George Swarn

No. 38
- Position: Running back

Personal information
- Born: February 15, 1964 (age 62) Cincinnati, Ohio, U.S.
- Listed height: 5 ft 10 in (1.78 m)
- Listed weight: 205 lb (93 kg)

Career information
- High school: Malabar (Mansfield, Ohio)
- College: Miami (OH)
- NFL draft: 1987: 5th round, 118th overall pick

Career history
- St. Louis Cardinals (1987)*; Cleveland Browns (1987–1988); Miami Dolphins (1990);
- * Offseason or practice squad member only
- Stats at Pro Football Reference

= George Swarn =

American football player (born 1964)

George Washington Swarn III (born February 15, 1964) is an American former professional football running back who played for the Cleveland Browns of the National Football League (NFL). He was selected by the St. Louis Cardinals in the fifth round of the 1987 NFL draft. He played college football for the Miami Redskins.

==Early life and college==
George Washington Swarn III was born on February 15, 1964 in Cincinnati, Ohio.

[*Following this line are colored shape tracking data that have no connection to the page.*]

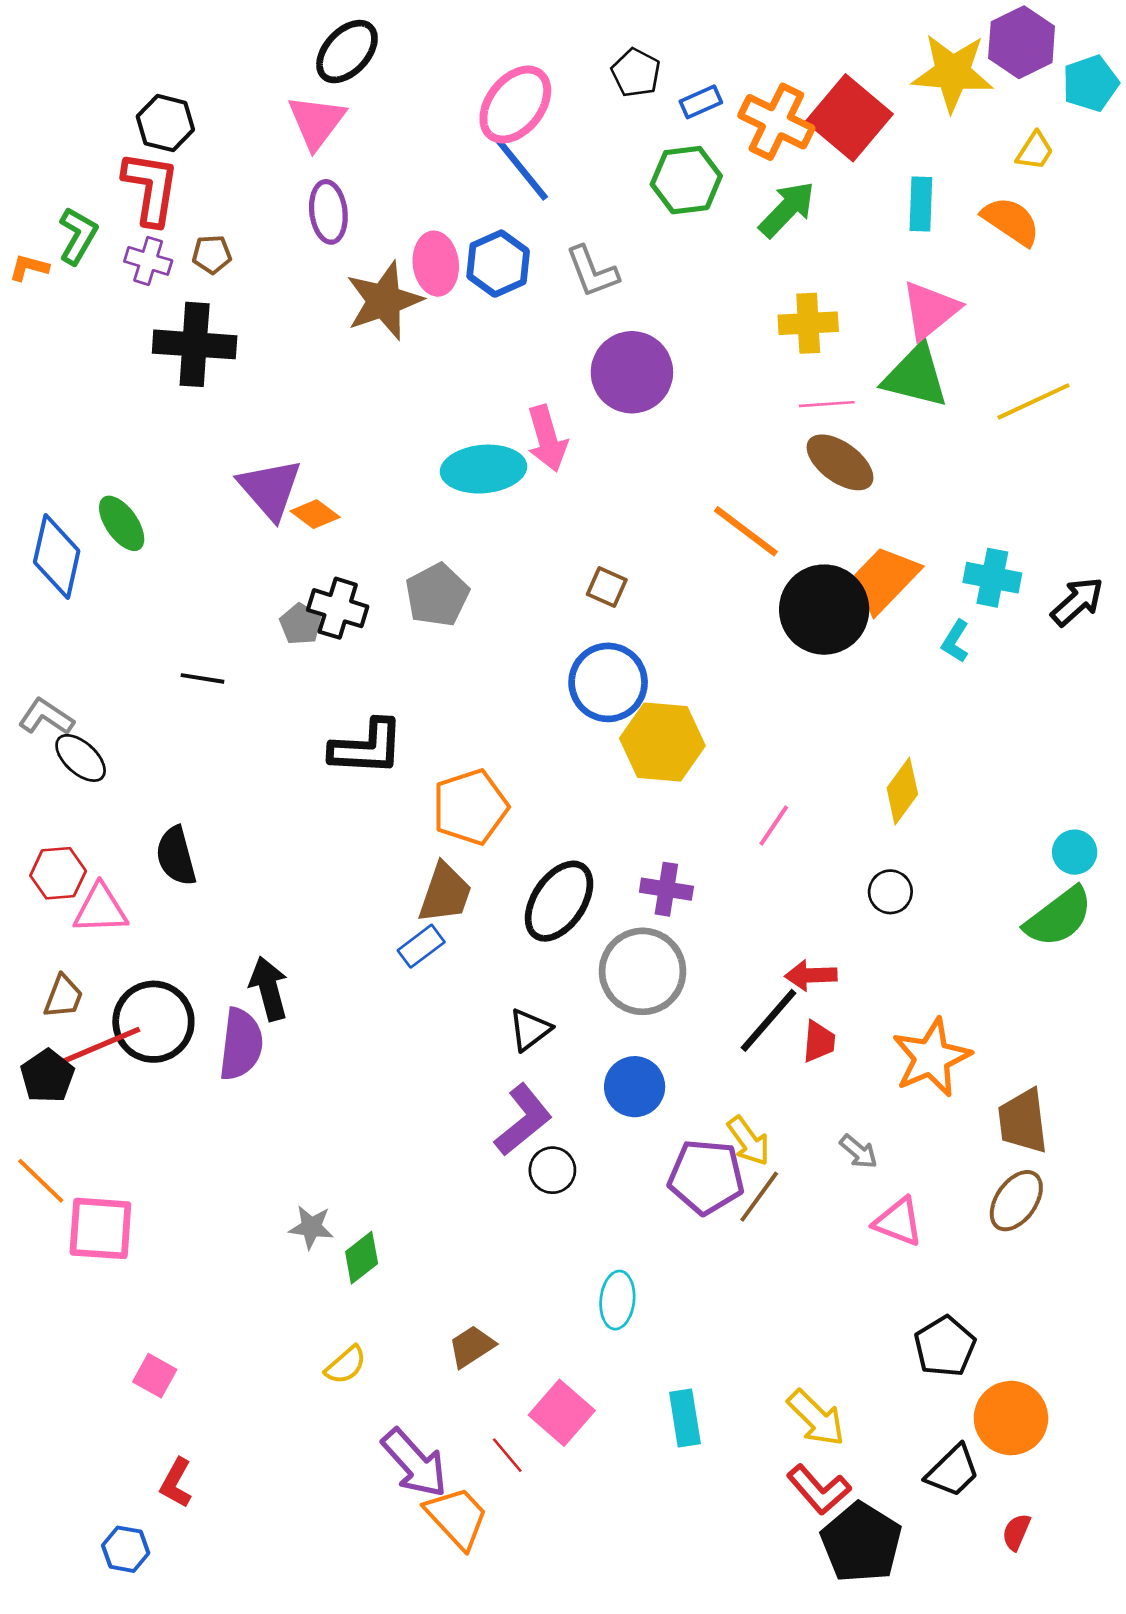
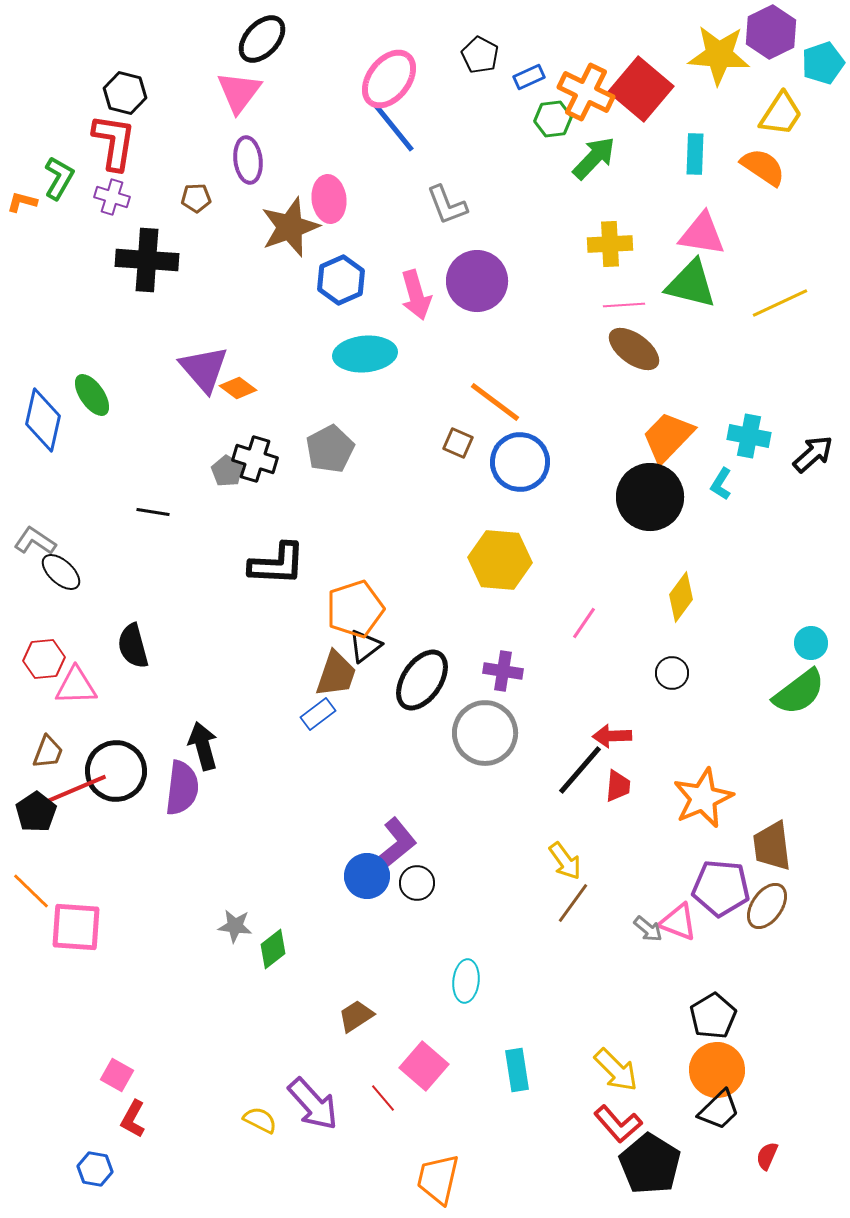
yellow trapezoid: (1035, 151) -> (781, 114), size x1.5
green hexagon: (686, 180) -> (553, 119), moved, size x0.7
brown pentagon: (212, 254) -> (196, 198), moved
blue hexagon: (498, 264) -> (341, 280), moved
pink triangle: (930, 310) -> (702, 234), turned 48
pink arrow: (547, 439) -> (416, 295), moved
orange line: (746, 531) -> (495, 402), moved
black circle: (824, 610) -> (650, 497), moved
blue circle: (608, 682) -> (520, 462), moved
black triangle: (530, 1030) -> (365, 646), moved
blue circle: (635, 1087) -> (367, 876), moved
gray arrow: (859, 1152) -> (648, 929), moved
purple pentagon: (706, 1177) -> (721, 888), moved
yellow semicircle: (346, 1365) -> (260, 1120), moved, turned -112
pink square: (155, 1376) -> (117, 1075), moved
orange circle: (1011, 1418) -> (717, 1070), moved
orange trapezoid: (457, 1517) -> (438, 1179), moved, turned -124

He attended Malabar High School in Mansfield, Ohio.

He lettered for the Miami Redskins from 1983 to 1986. He rushed for 267	yards his freshman year in 1983. He rushing for 1,282 yards and five touchdowns while catching 20	passes for 187 yards and one touchdown in 1984. Swarn totaled 1,511 rushing yards for 12 touchdowns and 44 receptions for 424 yards and four touchdowns his junior year in 1985. He recorded 1,112 rushing yards for five touchdowns and 50 catches for 423 yards and two touchdowns as a senior in 1986. His rushing yard totals led the Mid-American Conference in both 1984 and 1985.

==Professional career==
Swarn was selected by the St. Louis Cardinals in the fifth round, with the 118th overall pick, of the 1987 NFL draft. He officially signed with the team on July 24. He was released on September 7, 1987.

Swarn signed with the Cleveland Browns on October 15, 1987. He played in one game for the Browns during the 1987 season without recording any statistics, and was placed on injured reserve on December 25, 1987. He was placed on injured reserve again on August 29, 1988, and spent the entire 1988 season there. Swarn was released by the Browns on September 5, 1989.

He was signed by the Miami Dolphins on April 5, 1990. He was placed on season-ending injured reserve on August 8, 1990. He became a free agent in February 1991.